### ASSIGNMENT
Return every record in full. Match each one exactly.

(Dataset entries)
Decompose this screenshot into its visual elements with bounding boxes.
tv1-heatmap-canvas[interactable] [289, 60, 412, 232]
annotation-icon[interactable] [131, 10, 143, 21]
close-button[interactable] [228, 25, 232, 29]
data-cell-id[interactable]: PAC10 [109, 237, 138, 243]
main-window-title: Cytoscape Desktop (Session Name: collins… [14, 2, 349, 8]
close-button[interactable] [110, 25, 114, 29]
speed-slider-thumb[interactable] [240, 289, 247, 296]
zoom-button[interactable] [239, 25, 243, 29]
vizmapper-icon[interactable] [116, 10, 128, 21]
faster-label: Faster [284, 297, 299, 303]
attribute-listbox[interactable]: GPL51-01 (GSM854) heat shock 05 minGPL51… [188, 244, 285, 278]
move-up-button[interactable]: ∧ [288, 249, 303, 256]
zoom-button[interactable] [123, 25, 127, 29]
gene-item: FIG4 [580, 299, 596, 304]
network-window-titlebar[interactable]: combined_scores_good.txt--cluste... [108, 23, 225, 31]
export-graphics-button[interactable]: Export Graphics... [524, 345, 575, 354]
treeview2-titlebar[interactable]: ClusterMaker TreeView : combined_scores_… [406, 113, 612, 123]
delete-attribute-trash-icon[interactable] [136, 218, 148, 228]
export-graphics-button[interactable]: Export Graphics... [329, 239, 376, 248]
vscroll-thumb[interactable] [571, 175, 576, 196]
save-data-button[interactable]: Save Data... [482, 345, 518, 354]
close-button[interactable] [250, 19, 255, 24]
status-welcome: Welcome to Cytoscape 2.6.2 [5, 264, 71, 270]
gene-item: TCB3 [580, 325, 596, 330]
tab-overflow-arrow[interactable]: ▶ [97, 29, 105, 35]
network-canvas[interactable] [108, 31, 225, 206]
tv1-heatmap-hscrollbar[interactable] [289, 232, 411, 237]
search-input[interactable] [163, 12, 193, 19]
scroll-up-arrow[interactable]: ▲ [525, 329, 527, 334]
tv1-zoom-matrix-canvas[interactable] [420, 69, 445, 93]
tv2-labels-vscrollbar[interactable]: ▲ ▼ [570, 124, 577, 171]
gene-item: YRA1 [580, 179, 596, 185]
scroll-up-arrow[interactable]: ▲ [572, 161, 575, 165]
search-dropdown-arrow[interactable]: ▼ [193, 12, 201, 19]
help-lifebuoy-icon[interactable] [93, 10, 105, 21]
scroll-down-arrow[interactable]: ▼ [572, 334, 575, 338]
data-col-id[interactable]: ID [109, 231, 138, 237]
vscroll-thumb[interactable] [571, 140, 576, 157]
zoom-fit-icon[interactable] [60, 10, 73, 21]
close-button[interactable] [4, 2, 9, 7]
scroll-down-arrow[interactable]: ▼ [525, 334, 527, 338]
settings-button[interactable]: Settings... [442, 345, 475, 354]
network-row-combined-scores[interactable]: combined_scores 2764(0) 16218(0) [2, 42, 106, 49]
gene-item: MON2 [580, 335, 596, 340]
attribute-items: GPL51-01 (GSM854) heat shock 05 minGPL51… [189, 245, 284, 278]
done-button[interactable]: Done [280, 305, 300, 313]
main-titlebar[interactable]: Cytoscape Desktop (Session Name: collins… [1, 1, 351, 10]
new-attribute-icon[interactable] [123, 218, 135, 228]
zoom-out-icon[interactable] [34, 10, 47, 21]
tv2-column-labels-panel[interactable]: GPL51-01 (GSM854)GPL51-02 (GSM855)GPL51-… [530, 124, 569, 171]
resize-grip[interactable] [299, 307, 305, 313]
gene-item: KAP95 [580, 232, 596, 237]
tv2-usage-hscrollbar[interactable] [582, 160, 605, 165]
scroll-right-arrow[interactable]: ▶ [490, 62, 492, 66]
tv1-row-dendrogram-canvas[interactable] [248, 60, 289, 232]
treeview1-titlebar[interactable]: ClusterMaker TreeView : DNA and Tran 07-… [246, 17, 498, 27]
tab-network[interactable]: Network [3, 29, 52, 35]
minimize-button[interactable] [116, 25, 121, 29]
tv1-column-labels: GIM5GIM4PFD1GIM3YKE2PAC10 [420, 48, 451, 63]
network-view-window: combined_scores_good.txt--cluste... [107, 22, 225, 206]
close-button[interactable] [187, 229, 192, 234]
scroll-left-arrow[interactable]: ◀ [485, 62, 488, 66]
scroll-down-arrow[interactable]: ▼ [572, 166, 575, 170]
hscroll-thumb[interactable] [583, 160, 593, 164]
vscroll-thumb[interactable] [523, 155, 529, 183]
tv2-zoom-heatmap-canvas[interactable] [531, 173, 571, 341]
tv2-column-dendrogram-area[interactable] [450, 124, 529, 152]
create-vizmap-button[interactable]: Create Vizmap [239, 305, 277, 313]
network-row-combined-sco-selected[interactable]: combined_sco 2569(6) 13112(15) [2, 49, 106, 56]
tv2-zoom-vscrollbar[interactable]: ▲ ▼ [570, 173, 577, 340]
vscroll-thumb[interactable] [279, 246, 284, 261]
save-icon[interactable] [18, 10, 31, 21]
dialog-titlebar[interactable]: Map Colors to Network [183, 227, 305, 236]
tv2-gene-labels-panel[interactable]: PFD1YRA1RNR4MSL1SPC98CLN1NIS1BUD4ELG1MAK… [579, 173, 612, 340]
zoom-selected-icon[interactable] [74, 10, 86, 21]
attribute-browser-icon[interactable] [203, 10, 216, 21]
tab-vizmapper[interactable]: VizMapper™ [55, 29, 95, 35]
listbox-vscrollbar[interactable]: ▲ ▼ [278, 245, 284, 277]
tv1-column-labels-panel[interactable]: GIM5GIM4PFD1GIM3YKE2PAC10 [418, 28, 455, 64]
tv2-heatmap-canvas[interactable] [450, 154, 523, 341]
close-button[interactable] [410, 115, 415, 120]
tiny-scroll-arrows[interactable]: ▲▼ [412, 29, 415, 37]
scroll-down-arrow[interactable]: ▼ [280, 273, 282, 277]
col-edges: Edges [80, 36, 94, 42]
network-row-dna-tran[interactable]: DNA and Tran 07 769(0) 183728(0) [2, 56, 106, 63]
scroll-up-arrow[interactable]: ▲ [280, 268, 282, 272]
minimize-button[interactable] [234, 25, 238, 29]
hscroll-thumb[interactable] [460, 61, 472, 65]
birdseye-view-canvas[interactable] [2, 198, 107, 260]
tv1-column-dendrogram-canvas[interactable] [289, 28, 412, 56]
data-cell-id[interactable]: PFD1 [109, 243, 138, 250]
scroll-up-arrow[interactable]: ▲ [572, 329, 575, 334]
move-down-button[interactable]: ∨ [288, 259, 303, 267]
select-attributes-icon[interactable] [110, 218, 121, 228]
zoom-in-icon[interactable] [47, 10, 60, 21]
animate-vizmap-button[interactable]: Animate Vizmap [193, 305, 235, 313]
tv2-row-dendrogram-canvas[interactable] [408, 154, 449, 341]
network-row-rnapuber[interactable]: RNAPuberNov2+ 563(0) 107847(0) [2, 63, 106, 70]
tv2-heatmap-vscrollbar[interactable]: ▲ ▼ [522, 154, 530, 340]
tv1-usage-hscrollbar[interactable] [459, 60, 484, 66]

### RESPONSE BELOW
Decompose this screenshot into its visual elements with bounding boxes.
tv1-heatmap-canvas[interactable] [289, 60, 412, 232]
annotation-icon[interactable] [131, 10, 143, 21]
close-button[interactable] [228, 25, 232, 29]
data-cell-id[interactable]: PAC10 [109, 237, 138, 243]
main-window-title: Cytoscape Desktop (Session Name: collins… [14, 2, 349, 8]
close-button[interactable] [110, 25, 114, 29]
speed-slider-thumb[interactable] [240, 289, 247, 296]
zoom-button[interactable] [239, 25, 243, 29]
vizmapper-icon[interactable] [116, 10, 128, 21]
faster-label: Faster [284, 297, 299, 303]
attribute-listbox[interactable]: GPL51-01 (GSM854) heat shock 05 minGPL51… [188, 244, 285, 278]
move-up-button[interactable]: ∧ [288, 249, 303, 256]
zoom-button[interactable] [123, 25, 127, 29]
gene-item: FIG4 [580, 299, 596, 304]
network-window-titlebar[interactable]: combined_scores_good.txt--cluste... [108, 23, 225, 31]
export-graphics-button[interactable]: Export Graphics... [524, 345, 575, 354]
treeview2-titlebar[interactable]: ClusterMaker TreeView : combined_scores_… [406, 113, 612, 123]
delete-attribute-trash-icon[interactable] [136, 218, 148, 228]
export-graphics-button[interactable]: Export Graphics... [329, 239, 376, 248]
vscroll-thumb[interactable] [571, 175, 576, 196]
save-data-button[interactable]: Save Data... [482, 345, 518, 354]
close-button[interactable] [250, 19, 255, 24]
status-welcome: Welcome to Cytoscape 2.6.2 [5, 264, 71, 270]
gene-item: TCB3 [580, 325, 596, 330]
tab-overflow-arrow[interactable]: ▶ [97, 29, 105, 35]
network-canvas[interactable] [108, 31, 225, 206]
tv1-heatmap-hscrollbar[interactable] [289, 232, 411, 237]
search-input[interactable] [163, 12, 193, 19]
scroll-up-arrow[interactable]: ▲ [525, 329, 527, 334]
tv1-zoom-matrix-canvas[interactable] [420, 69, 445, 93]
tv2-labels-vscrollbar[interactable]: ▲ ▼ [570, 124, 577, 171]
gene-item: YRA1 [580, 179, 596, 185]
scroll-up-arrow[interactable]: ▲ [572, 161, 575, 165]
search-dropdown-arrow[interactable]: ▼ [193, 12, 201, 19]
help-lifebuoy-icon[interactable] [93, 10, 105, 21]
scroll-down-arrow[interactable]: ▼ [572, 334, 575, 338]
data-col-id[interactable]: ID [109, 231, 138, 237]
vscroll-thumb[interactable] [571, 140, 576, 157]
zoom-fit-icon[interactable] [60, 10, 73, 21]
close-button[interactable] [4, 2, 9, 7]
scroll-down-arrow[interactable]: ▼ [525, 334, 527, 338]
settings-button[interactable]: Settings... [442, 345, 475, 354]
network-row-combined-scores[interactable]: combined_scores 2764(0) 16218(0) [2, 42, 106, 49]
gene-item: MON2 [580, 335, 596, 340]
attribute-items: GPL51-01 (GSM854) heat shock 05 minGPL51… [189, 245, 284, 278]
done-button[interactable]: Done [280, 305, 300, 313]
main-titlebar[interactable]: Cytoscape Desktop (Session Name: collins… [1, 1, 351, 10]
new-attribute-icon[interactable] [123, 218, 135, 228]
zoom-out-icon[interactable] [34, 10, 47, 21]
tv2-column-labels-panel[interactable]: GPL51-01 (GSM854)GPL51-02 (GSM855)GPL51-… [530, 124, 569, 171]
resize-grip[interactable] [299, 307, 305, 313]
gene-item: KAP95 [580, 232, 596, 237]
tv2-usage-hscrollbar[interactable] [582, 160, 605, 165]
scroll-right-arrow[interactable]: ▶ [490, 62, 492, 66]
tv1-row-dendrogram-canvas[interactable] [248, 60, 289, 232]
treeview1-titlebar[interactable]: ClusterMaker TreeView : DNA and Tran 07-… [246, 17, 498, 27]
tab-network[interactable]: Network [3, 29, 52, 35]
minimize-button[interactable] [116, 25, 121, 29]
tv1-column-labels: GIM5GIM4PFD1GIM3YKE2PAC10 [420, 48, 451, 63]
network-view-window: combined_scores_good.txt--cluste... [107, 22, 225, 206]
close-button[interactable] [187, 229, 192, 234]
scroll-left-arrow[interactable]: ◀ [485, 62, 488, 66]
scroll-down-arrow[interactable]: ▼ [572, 166, 575, 170]
hscroll-thumb[interactable] [583, 160, 593, 164]
vscroll-thumb[interactable] [523, 155, 529, 183]
tv2-zoom-heatmap-canvas[interactable] [531, 173, 571, 341]
tv2-column-dendrogram-area[interactable] [450, 124, 529, 152]
create-vizmap-button[interactable]: Create Vizmap [239, 305, 277, 313]
network-row-combined-sco-selected[interactable]: combined_sco 2569(6) 13112(15) [2, 49, 106, 56]
tv2-zoom-vscrollbar[interactable]: ▲ ▼ [570, 173, 577, 340]
vscroll-thumb[interactable] [279, 246, 284, 261]
save-icon[interactable] [18, 10, 31, 21]
dialog-titlebar[interactable]: Map Colors to Network [183, 227, 305, 236]
tv2-gene-labels-panel[interactable]: PFD1YRA1RNR4MSL1SPC98CLN1NIS1BUD4ELG1MAK… [579, 173, 612, 340]
zoom-selected-icon[interactable] [74, 10, 86, 21]
attribute-browser-icon[interactable] [203, 10, 216, 21]
tab-vizmapper[interactable]: VizMapper™ [55, 29, 95, 35]
listbox-vscrollbar[interactable]: ▲ ▼ [278, 245, 284, 277]
tv1-column-labels-panel[interactable]: GIM5GIM4PFD1GIM3YKE2PAC10 [418, 28, 455, 64]
tv2-heatmap-canvas[interactable] [450, 154, 523, 341]
close-button[interactable] [410, 115, 415, 120]
tiny-scroll-arrows[interactable]: ▲▼ [412, 29, 415, 37]
scroll-down-arrow[interactable]: ▼ [280, 273, 282, 277]
col-edges: Edges [80, 36, 94, 42]
network-row-dna-tran[interactable]: DNA and Tran 07 769(0) 183728(0) [2, 56, 106, 63]
scroll-up-arrow[interactable]: ▲ [280, 268, 282, 272]
minimize-button[interactable] [234, 25, 238, 29]
hscroll-thumb[interactable] [460, 61, 472, 65]
birdseye-view-canvas[interactable] [2, 198, 107, 260]
tv1-column-dendrogram-canvas[interactable] [289, 28, 412, 56]
data-cell-id[interactable]: PFD1 [109, 243, 138, 250]
scroll-up-arrow[interactable]: ▲ [572, 329, 575, 334]
move-down-button[interactable]: ∨ [288, 259, 303, 267]
select-attributes-icon[interactable] [110, 218, 121, 228]
zoom-in-icon[interactable] [47, 10, 60, 21]
animate-vizmap-button[interactable]: Animate Vizmap [193, 305, 235, 313]
tv2-row-dendrogram-canvas[interactable] [408, 154, 449, 341]
network-row-rnapuber[interactable]: RNAPuberNov2+ 563(0) 107847(0) [2, 63, 106, 70]
tv2-heatmap-vscrollbar[interactable]: ▲ ▼ [522, 154, 530, 340]
tv1-usage-hscrollbar[interactable] [459, 60, 484, 66]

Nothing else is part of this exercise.